Using the records provided below, locate and copy each line that contains the word "Program".

Page-level text extractions
..............................
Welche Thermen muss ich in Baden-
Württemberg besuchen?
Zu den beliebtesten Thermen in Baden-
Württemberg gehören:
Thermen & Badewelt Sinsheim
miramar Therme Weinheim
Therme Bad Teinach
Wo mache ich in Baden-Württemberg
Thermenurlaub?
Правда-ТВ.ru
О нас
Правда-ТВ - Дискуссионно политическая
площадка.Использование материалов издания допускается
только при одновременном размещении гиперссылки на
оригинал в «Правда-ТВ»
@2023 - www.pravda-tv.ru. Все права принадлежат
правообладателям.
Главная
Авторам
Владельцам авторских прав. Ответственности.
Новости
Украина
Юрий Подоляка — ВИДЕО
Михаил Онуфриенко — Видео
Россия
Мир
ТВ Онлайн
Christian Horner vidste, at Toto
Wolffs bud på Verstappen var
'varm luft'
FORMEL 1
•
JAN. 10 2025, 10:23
..............................
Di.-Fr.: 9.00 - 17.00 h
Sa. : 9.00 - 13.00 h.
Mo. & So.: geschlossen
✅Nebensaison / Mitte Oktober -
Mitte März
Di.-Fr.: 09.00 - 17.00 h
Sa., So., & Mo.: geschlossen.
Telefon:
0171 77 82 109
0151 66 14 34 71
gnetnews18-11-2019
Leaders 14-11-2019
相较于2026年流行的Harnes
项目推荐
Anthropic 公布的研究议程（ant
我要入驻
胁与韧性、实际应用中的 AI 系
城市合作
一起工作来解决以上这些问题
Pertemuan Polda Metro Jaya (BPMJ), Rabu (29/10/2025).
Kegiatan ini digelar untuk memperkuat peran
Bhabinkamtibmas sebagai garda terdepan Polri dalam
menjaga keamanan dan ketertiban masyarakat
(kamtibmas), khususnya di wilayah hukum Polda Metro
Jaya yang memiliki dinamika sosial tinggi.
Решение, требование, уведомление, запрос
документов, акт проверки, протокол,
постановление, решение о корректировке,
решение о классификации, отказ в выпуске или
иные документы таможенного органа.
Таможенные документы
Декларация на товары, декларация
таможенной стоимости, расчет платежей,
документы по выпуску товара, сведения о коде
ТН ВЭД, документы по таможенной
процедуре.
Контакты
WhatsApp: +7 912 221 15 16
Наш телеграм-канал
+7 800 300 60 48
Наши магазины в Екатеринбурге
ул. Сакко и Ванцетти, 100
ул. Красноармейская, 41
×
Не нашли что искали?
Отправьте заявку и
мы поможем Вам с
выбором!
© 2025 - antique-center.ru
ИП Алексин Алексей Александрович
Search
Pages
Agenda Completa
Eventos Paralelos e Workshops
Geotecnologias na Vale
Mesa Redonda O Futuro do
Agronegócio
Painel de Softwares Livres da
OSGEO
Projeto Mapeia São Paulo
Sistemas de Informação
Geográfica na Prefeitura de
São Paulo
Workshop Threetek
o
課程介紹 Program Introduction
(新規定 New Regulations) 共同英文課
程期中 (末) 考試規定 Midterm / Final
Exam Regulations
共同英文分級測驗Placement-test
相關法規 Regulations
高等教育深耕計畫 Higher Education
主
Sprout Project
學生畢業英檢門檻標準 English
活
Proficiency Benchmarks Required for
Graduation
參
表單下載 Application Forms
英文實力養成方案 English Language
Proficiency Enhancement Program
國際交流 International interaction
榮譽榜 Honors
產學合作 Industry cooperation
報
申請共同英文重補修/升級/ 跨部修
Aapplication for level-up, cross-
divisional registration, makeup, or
..............................
→ **Written response**:
課程介紹 Program Introduction
Proficiency Enhancement Program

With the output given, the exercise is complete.